Moving Beyond Multifactor Authentication to the Next Generation
Reading through the news headlines day after day, you could be forgiven for becoming immune to the stories about breaches, hacks, and data theft because there are just so many. But what struck me today as I sifted through the headlines was that the “big” stories were all connected by a common thread – the failure of multifactor authentication. For years now, the data security industry has been suggesting that just one more factor of authentication, or more layer of security, is what it will take to give your organization the edge over the legion of malicious actors trying to find the weak link to your data.
What were the stories that caught my eye?
From the early morning news rounds it was that fingerprint spoofing is a real threat with a research report out of Michigan State University that details the method for recreating fingerprints that is readily available and quick to accomplish. For those 22 million government employees caught up in the OPM breach last year, that means that they have a new vector of identity compromise to worry about, despite the fact that “[a]t the time of the announcement OPM downplayed the importance of the stolen fingerprints.”
From the midday news it was the reminder that as we reach the peak season for tax preparation and refunds, the scammers and identity thieves are also swinging into high gear.

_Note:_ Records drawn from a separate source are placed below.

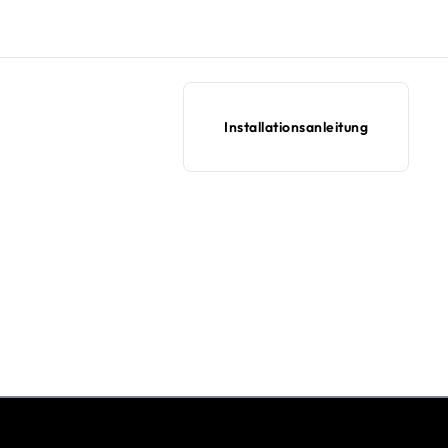
Installationsanleitung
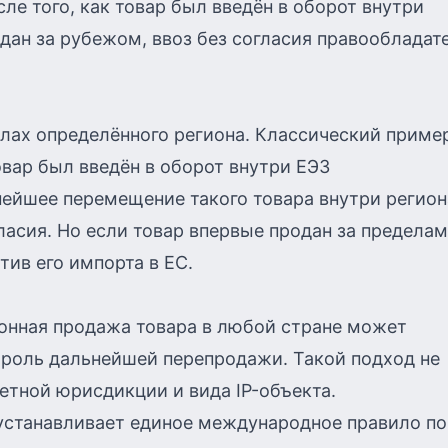
е того, как товар был введён в оборот внутри
дан за рубежом, ввоз без согласия правообладат
елах определённого региона. Классический приме
вар был введён в оборот внутри ЕЭЗ
нейшее перемещение такого товара внутри регион
ласия. Но если товар впервые продан за предела
ив его импорта в ЕС.
онная продажа товара в любой стране может
троль дальнейшей перепродажи. Такой подход не
етной юрисдикции и вида IP-объекта.
 устанавливает единое международное правило по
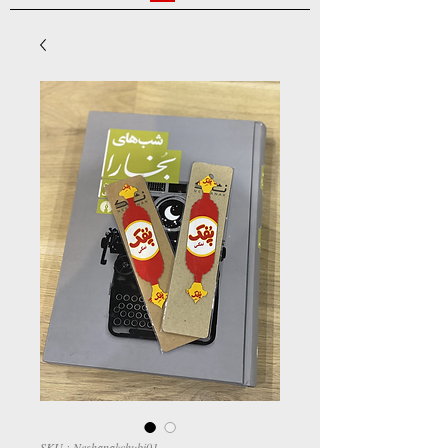
SKU : Neshanakchubi01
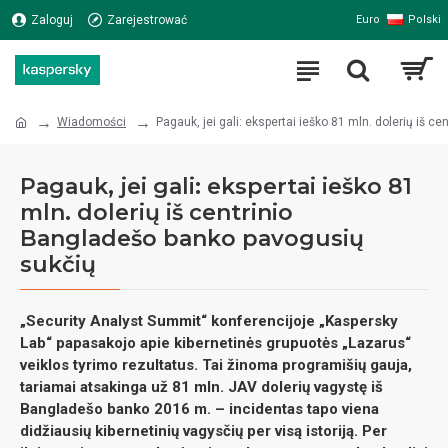
Polski
Zaloguj
Zarejestrować
Euro
Wiadomości
Pagauk, jei gali: ekspertai ieško 81 mln. dolerių iš 
Pagauk, jei gali: ekspertai ieško 81
mln. dolerių iš centrinio
Bangladešo banko pavogusių
sukčių
„Security Analyst Summit“ konferencijoje „Kaspersky
Lab“ papasakojo apie kibernetinės grupuotės „Lazarus“
veiklos tyrimo rezultatus. Tai žinoma programišių gauja,
tariamai atsakinga už 81 mln. JAV dolerių vagystę iš
Bangladešo banko 2016 m. – incidentas tapo viena
didžiausių kibernetinių vagysčių per visą istoriją. Per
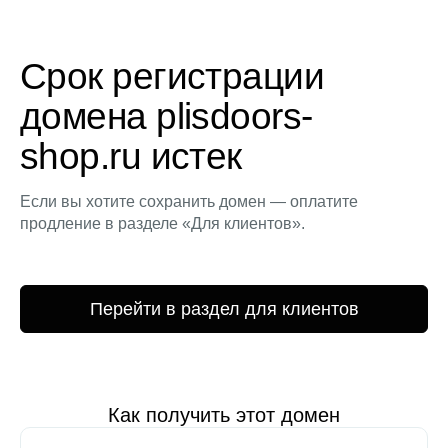
Срок регистрации
домена plisdoors-
shop.ru истек
Если вы хотите сохранить домен — оплатите
продление в разделе «Для клиентов».
Перейти в раздел для клиентов
Как получить этот домен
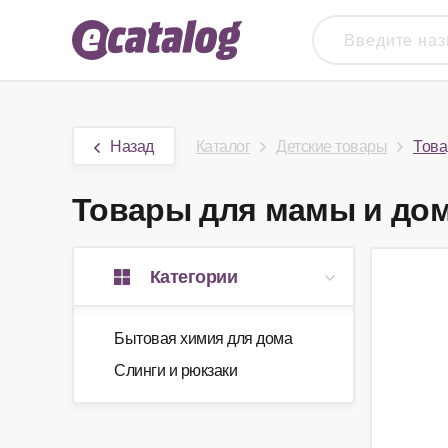
Назад
Каталог
Детские товары
Това
Товары для мамы и дома
Категории
Бытовая химия для дома
Слинги и рюкзаки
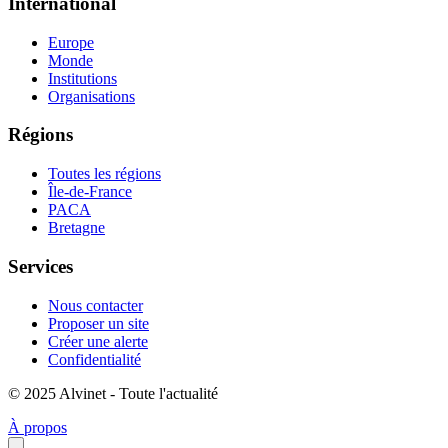
International
Europe
Monde
Institutions
Organisations
Régions
Toutes les régions
Île-de-France
PACA
Bretagne
Services
Nous contacter
Proposer un site
Créer une alerte
Confidentialité
© 2025 Alvinet - Toute l'actualité
À propos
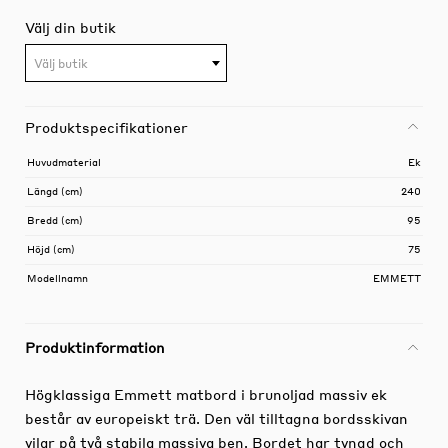
Välj din butik
Välj butik
Produktspecifikationer
Huvudmaterial
Ek
Längd (cm)
240
Bredd (cm)
95
Höjd (cm)
75
Modellnamn
EMMETT
Produktinformation
Högklassiga Emmett matbord i brunoljad massiv ek
består av europeiskt trä. Den väl tilltagna bordsskivan
vilar på två stabila massiva ben. Bordet har tyngd och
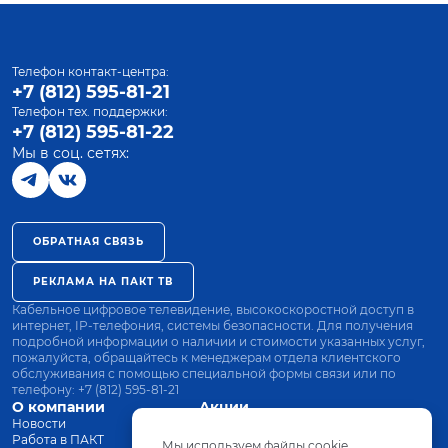
Телефон контакт-центра:
+7 (812) 595-81-21
Телефон тех. поддержки:
+7 (812) 595-81-22
Мы в соц. сетях:
ОБРАТНАЯ СВЯЗЬ
РЕКЛАМА НА ПАКТ ТВ
Кабельное цифровое телевидение, высокоскоростной доступ в
интернет, IP-телефония, системы безопасности. Для получения
подробной информации о наличии и стоимости указанных услуг,
пожалуйста, обращайтесь к менеджерам отдела клиентского
обслуживания с помощью специальной формы связи или по
телефону:
+7 (812) 595-81-21
О компании
Акции
Новости
Все тарифы
Работа в ПАКТ
Оплата
Мы используем файлы cookie.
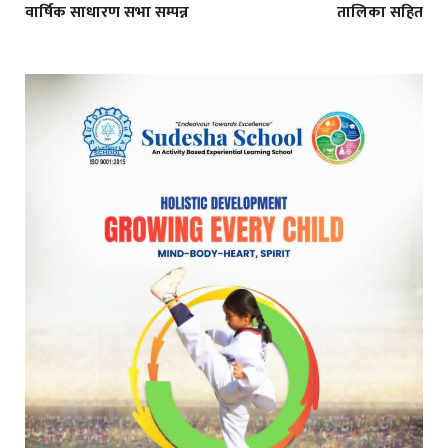
वार्षिक साधारण सभा सम्पन्न
तालिका सहित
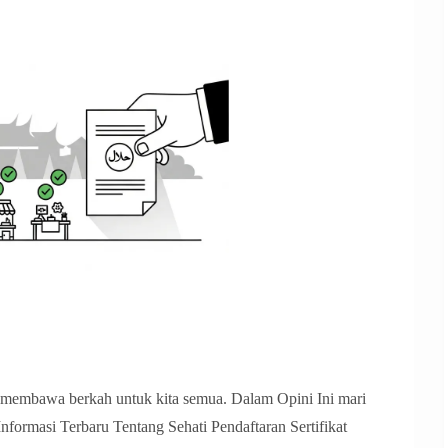
i membawa berkah untuk kita semua. Dalam Opini Ini mari
 Informasi Terbaru Tentang Sehati Pendaftaran Sertifikat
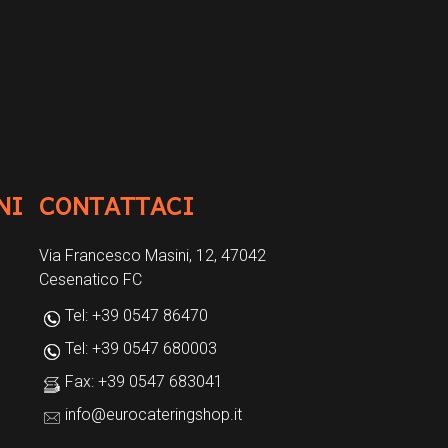
NI
CONTATTACI
Via Francesco Masini, 12, 47042
Cesenatico FC
Tel: +39 0547 86470
Tel: +39 0547 680003
Fax: +39 0547 683041
info@eurocateringshop.it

What is interesting in this story is that most of the scams involve no sophisticated digital compromise and are well executed social engineering hacks where factors of authentication, that is the things you know, the things you are, and sometimes the things you have, are siphoned during a seemingly innocent conversation.
Then, at the end of the day a story from Australia, where at least four of the major national banks had all reported major data breaches via malware that superimposes bogus login screens on Android devices to capture credentials. The catch in this story is that:
“Along with stealing login details, the malware can also intercept two-factor authentication codes sent to the phone via SMS — forwarding the code to hackers while hiding it from the owner of the phone. With access to this information, thieves can bypass a bank’s security measures to log into the victims’ online banking account from anywhere in the world and transfer funds.” — Adam Turner, Sydney Morning Herald
This interception, often referred to as a man in the middle attack, is the Achilles Heel of our current generation of secure authentication protocols.
So, what can be done? As I see it we could keep on adding more factors of authentication that continue to place the burden on overwhelmed end users and don’t stop attacks, but simply slow the attackers down. The catch here is that as well as only slowing the attackers down, enterprises are slowing their employees and customers down reducing productivity and profitability. As is well known in the data security industry, while end users value their security, especially on paper, they value their convenient access far more in practice.
What we need to see implemented at personal and enterprise level are the next generation of secure authentication tools, ones that obfuscate credentials away from the user’s knowledge and then orchestrate the authentication flow away from malicious actors and take authentication out of band. But let’s make sure that these solutions also work with human nature, rather than against it to put a nail in the coffin of the greatest security vulnerabilities – the weak password and the reused password – once and for all.